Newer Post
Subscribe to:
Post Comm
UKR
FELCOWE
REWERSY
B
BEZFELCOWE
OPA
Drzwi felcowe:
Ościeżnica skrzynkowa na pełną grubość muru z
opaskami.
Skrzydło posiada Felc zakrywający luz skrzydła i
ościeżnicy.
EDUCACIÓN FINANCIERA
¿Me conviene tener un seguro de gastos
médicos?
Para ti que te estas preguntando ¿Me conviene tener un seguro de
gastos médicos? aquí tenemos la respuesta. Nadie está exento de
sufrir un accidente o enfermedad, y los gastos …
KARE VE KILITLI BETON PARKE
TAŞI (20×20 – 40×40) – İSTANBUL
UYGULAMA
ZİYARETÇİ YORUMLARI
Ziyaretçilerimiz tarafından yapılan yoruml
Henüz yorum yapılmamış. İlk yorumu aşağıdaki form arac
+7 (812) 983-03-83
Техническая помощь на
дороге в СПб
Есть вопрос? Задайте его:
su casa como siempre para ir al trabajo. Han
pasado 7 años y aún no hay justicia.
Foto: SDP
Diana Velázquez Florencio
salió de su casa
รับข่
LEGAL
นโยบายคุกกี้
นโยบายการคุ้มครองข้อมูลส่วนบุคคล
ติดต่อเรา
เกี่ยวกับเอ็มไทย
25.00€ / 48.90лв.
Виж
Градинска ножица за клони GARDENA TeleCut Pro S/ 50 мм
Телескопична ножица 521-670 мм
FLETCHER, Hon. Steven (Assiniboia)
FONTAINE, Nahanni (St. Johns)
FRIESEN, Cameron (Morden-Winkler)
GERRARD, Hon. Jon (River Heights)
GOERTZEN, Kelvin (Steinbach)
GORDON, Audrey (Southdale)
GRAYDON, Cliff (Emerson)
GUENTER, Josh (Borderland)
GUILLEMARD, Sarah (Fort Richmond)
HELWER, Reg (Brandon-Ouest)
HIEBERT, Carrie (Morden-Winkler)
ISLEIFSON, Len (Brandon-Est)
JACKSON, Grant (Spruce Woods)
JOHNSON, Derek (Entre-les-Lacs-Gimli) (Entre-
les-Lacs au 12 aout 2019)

**Activity:** Give the listing above again in full, with no word altered.

**Answer box:**
Newer Post
Subscribe to:
Post Comm
UKR
FELCOWE
REWERSY
B
BEZFELCOWE
OPA
Drzwi felcowe:
Ościeżnica skrzynkowa na pełną grubość muru z
opaskami.
Skrzydło posiada Felc zakrywający luz skrzydła i
ościeżnicy.
EDUCACIÓN FINANCIERA
¿Me conviene tener un seguro de gastos
médicos?
Para ti que te estas preguntando ¿Me conviene tener un seguro de
gastos médicos? aquí tenemos la respuesta. Nadie está exento de
sufrir un accidente o enfermedad, y los gastos …
KARE VE KILITLI BETON PARKE
TAŞI (20×20 – 40×40) – İSTANBUL
UYGULAMA
ZİYARETÇİ YORUMLARI
Ziyaretçilerimiz tarafından yapılan yoruml
Henüz yorum yapılmamış. İlk yorumu aşağıdaki form arac
+7 (812) 983-03-83
Техническая помощь на
дороге в СПб
Есть вопрос? Задайте его:
su casa como siempre para ir al trabajo. Han
pasado 7 años y aún no hay justicia.
Foto: SDP
Diana Velázquez Florencio
salió de su casa
รับข่
LEGAL
นโยบายคุกกี้
นโยบายการคุ้มครองข้อมูลส่วนบุคคล
ติดต่อเรา
เกี่ยวกับเอ็มไทย
25.00€ / 48.90лв.
Виж
Градинска ножица за клони GARDENA TeleCut Pro S/ 50 мм
Телескопична ножица 521-670 мм
FLETCHER, Hon. Steven (Assiniboia)
FONTAINE, Nahanni (St. Johns)
FRIESEN, Cameron (Morden-Winkler)
GERRARD, Hon. Jon (River Heights)
GOERTZEN, Kelvin (Steinbach)
GORDON, Audrey (Southdale)
GRAYDON, Cliff (Emerson)
GUENTER, Josh (Borderland)
GUILLEMARD, Sarah (Fort Richmond)
HELWER, Reg (Brandon-Ouest)
HIEBERT, Carrie (Morden-Winkler)
ISLEIFSON, Len (Brandon-Est)
JACKSON, Grant (Spruce Woods)
JOHNSON, Derek (Entre-les-Lacs-Gimli) (Entre-
les-Lacs au 12 aout 2019)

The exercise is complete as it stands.